Problems

Kate and Gina agreed to meet at the underground in the first hour of the afternoon. Kate comes to the meeting place between noon and one o’clock in the afternoon, waits for 10 minutes and then leaves. Gina does the same.

a) What is the probability that they will meet?

b) How will the probability of a meeting change if Gina decides to come earlier than half past twelve, and Kate still decides to come between noon and one o’clock?

c) How will the probability of a meeting change if Gina decides to come at an arbitrary time between 12:00 and 12:50, and Kate still comes between 12:00 and 13:00?

The upper side of a piece of square paper is white, and the lower one is red. In the square, a point F is randomly chosen. Then the square is bent so that one randomly selected vertex overlaps the point F. Find the mathematical expectation of the number of sides of the red polygon that appears.

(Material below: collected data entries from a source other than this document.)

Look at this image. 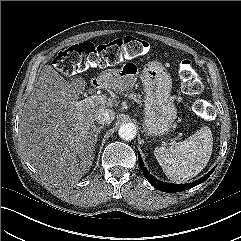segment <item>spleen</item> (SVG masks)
Returning a JSON list of instances; mask_svg holds the SVG:
<instances>
[{
    "label": "spleen",
    "mask_w": 241,
    "mask_h": 241,
    "mask_svg": "<svg viewBox=\"0 0 241 241\" xmlns=\"http://www.w3.org/2000/svg\"><path fill=\"white\" fill-rule=\"evenodd\" d=\"M212 148V133L206 126L182 142L155 148L154 155L168 179L182 183L198 175L206 167Z\"/></svg>",
    "instance_id": "1"
}]
</instances>
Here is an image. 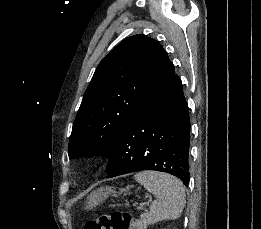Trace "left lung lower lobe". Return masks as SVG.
I'll list each match as a JSON object with an SVG mask.
<instances>
[{
	"label": "left lung lower lobe",
	"instance_id": "0a47b994",
	"mask_svg": "<svg viewBox=\"0 0 261 229\" xmlns=\"http://www.w3.org/2000/svg\"><path fill=\"white\" fill-rule=\"evenodd\" d=\"M190 120L181 80L175 73L155 89L129 121L109 156L107 178L157 170L187 186Z\"/></svg>",
	"mask_w": 261,
	"mask_h": 229
}]
</instances>
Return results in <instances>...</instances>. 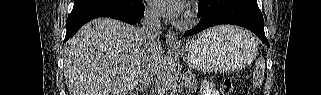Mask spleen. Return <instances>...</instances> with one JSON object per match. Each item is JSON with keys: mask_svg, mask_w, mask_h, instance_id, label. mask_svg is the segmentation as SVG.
Masks as SVG:
<instances>
[{"mask_svg": "<svg viewBox=\"0 0 321 95\" xmlns=\"http://www.w3.org/2000/svg\"><path fill=\"white\" fill-rule=\"evenodd\" d=\"M222 28L225 29L226 31H229V27L222 26ZM213 29H217V27ZM264 73H265V61L263 57H259L254 65L253 85L255 87H260L262 85V82L264 80Z\"/></svg>", "mask_w": 321, "mask_h": 95, "instance_id": "obj_1", "label": "spleen"}]
</instances>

At a factory known to us, we cut out metal disks with a diameter of 1 m. It is known that a disk with a diameter of exactly 1 m weighs exactly 100 kg. During manufacturing, a measurement error occurs, and therefore the standard deviation of the radius is 10 mm. Engineer Gavin believes that a stack of 100 disks on average will weigh 10,000 kg. By how much is the engineer Gavin wrong?

The area of the red triangle is \(25\) and the area of the orange triangle is \(49\). What is the area of the trapezium \(ABCD\)?

Prove that the relation between areas of two similar polygons equals to the square of their similarity coefficient.